We are expecting hundreds of cores per chip in the near future. However, scaling the memory architecture in manycore architectures becomes a major challenge. Cache coherence provides a single image of memory at any time in execution to all the cores, yet coherent cache architectures are believed will not scale to hundreds and thousands of cores. In addition, caches and coherence logic already take 20-50% of the total power consumption of the processor and 30-60% of die area. Therefore, a more scalable architecture is needed for manycore architectures. Software Managed Manycore (SMM) architectures emerge as a solution. They have scalable memory design in which each core has direct access to only its local scratchpad memory, and any data transfers to/from other memories must be done explicitly in the application using Direct Memory Access (DMA) commands. Lack of automatic memory management in the hardware makes such architectures extremely power-efficient, but they also become difficult to program. If the code/data of the task mapped onto a core cannot fit in the local scratchpad memory, then DMA calls must be added to bring in the code/data before it is required, and it may need to be evicted after its use. However, doing this adds a lot of complexity to the programmer's job.

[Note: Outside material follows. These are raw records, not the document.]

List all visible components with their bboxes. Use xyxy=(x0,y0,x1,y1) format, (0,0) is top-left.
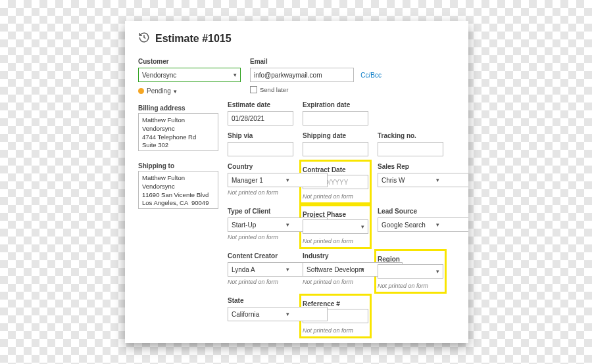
email-label: Email xyxy=(250,58,382,65)
email-input[interactable] xyxy=(250,68,354,82)
region-highlight: Region Not printed on form xyxy=(374,249,447,294)
country-note: Not printed on form xyxy=(228,189,293,196)
country-label: Country xyxy=(228,163,293,170)
country-select[interactable] xyxy=(228,173,328,187)
ship-via-label: Ship via xyxy=(228,132,293,139)
type-of-client-label: Type of Client xyxy=(228,208,293,215)
page-header: Estimate #1015 xyxy=(138,32,455,46)
state-label: State xyxy=(228,297,293,304)
project-phase-select[interactable] xyxy=(303,219,368,234)
sales-rep-select[interactable] xyxy=(378,173,468,187)
billing-address-textarea[interactable] xyxy=(138,113,218,151)
shipping-address-textarea[interactable] xyxy=(138,171,218,209)
region-select[interactable] xyxy=(378,264,443,279)
project-phase-highlight: Project Phase Not printed on form xyxy=(299,204,372,249)
checkbox-icon xyxy=(250,86,257,93)
lead-source-select[interactable] xyxy=(378,217,468,232)
state-select[interactable] xyxy=(228,307,328,321)
project-phase-note: Not printed on form xyxy=(303,238,353,244)
page-title: Estimate #1015 xyxy=(155,33,232,45)
region-note: Not printed on form xyxy=(378,283,428,289)
send-later-checkbox[interactable]: Send later xyxy=(250,86,382,93)
customer-select[interactable] xyxy=(138,68,241,82)
estimate-date-label: Estimate date xyxy=(228,101,293,108)
industry-label: Industry xyxy=(303,252,368,260)
lead-source-label: Lead Source xyxy=(378,208,443,215)
status-label: Pending xyxy=(147,87,171,95)
estimate-status-pill[interactable]: Pending ▾ xyxy=(138,87,241,95)
estimate-form-card: Estimate #1015 Customer Pending ▾ Email … xyxy=(125,21,468,343)
reference-note: Not printed on form xyxy=(303,327,353,334)
sales-rep-label: Sales Rep xyxy=(378,163,443,170)
tracking-no-input[interactable] xyxy=(378,142,443,156)
billing-address-label: Billing address xyxy=(138,104,185,112)
content-creator-note: Not printed on form xyxy=(228,279,293,285)
shipping-date-input[interactable] xyxy=(303,142,368,156)
shipping-date-label: Shipping date xyxy=(303,132,368,139)
expiration-date-label: Expiration date xyxy=(303,101,368,108)
customer-label: Customer xyxy=(138,58,241,65)
chevron-down-icon: ▾ xyxy=(174,88,177,95)
shipping-address-label: Shipping to xyxy=(138,162,174,170)
industry-note: Not printed on form xyxy=(303,279,368,285)
ccbcc-link[interactable]: Cc/Bcc xyxy=(360,72,382,79)
contract-date-note: Not printed on form xyxy=(303,193,353,200)
tracking-no-label: Tracking no. xyxy=(378,132,443,139)
content-creator-label: Content Creator xyxy=(228,252,293,260)
ship-via-input[interactable] xyxy=(228,142,293,156)
estimate-date-input[interactable] xyxy=(228,111,293,125)
status-dot-icon xyxy=(138,88,144,94)
send-later-label: Send later xyxy=(260,86,288,93)
history-icon xyxy=(138,32,150,46)
expiration-date-input[interactable] xyxy=(303,111,368,125)
type-of-client-note: Not printed on form xyxy=(228,234,293,240)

Now programmers must worry about data management, on top of worrying about the functional correctness of the program - which is already quite complex. This dissertation presents a comprehensive compiler and runtime integration to automatically manage the code and data of each task in the limited local memory of the core. We firstly developed a Complete Circular Stack Management. It manages stack frames between the local memory and the main memory, and addresses the stack pointer problem as well. Though it works, we found we could further optimize the management for most cases. Thus a Smart Stack Data Management (SSDM) is provided. In this work, we formulate the stack data management problem and propose a greedy algorithm for the same. Later on, we propose a general cost estimation algorithm, based on which CMSM heuristic for code mapping problem is developed. Finally, heap data is dynamic in nature and therefore it is hard to manage it. We provide two schemes to manage unlimited amount of heap data in constant sized region in the local memory. In addition to those separate schemes for different kinds of data, we also provide a memory partition methodology.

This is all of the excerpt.